**DATA:**
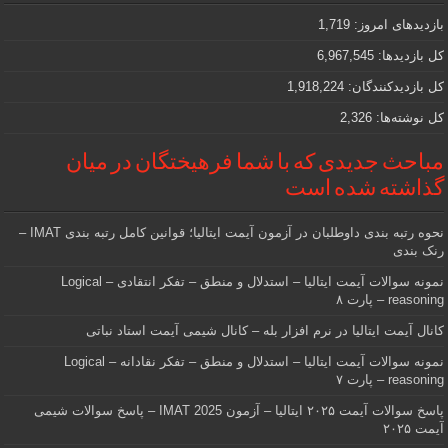
که
دنبالش
بازدیدهای امروز:
1,719
هستید
کل بازدیدها:
6,967,545
کل بازدیدکنند‌گان:
1,918,224
کل نوشته‌ها:
2,326
مباحث جدیدی که با شما فرهیختگان در میان
گذاشته شده است
نحوه رتبه بندی داوطلبان در آزمون آیمت ایتالیا؛ قوانین کامل رتبه بندی IMAT –
رنک بندی
نمونه سوالات آیمت ایتالیا – استدلال و منطق – تفکر انتقادی – Logical
reasoning – پارت ۸
کانال آیمت ایتالیا در نرم افزار بله – کانال شیمی آیمت استاد نباتی
نمونه سوالات آیمت ایتالیا – استدلال و منطق – تفکر نقادانه – Logical
reasoning – پارت ۷
پاسخ سوالات آیمت ۲۰۲۵ ایتالیا – آزمون IMAT 2025 – پاسخ سوالات شیمی
آیمت ۲۰۲۵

**EXERCISE DESCRIPTION:** When the word "Logical" shows up in a line of the material, count that line; report only the final number.

**REPLY TO THE EXERCISE:** 2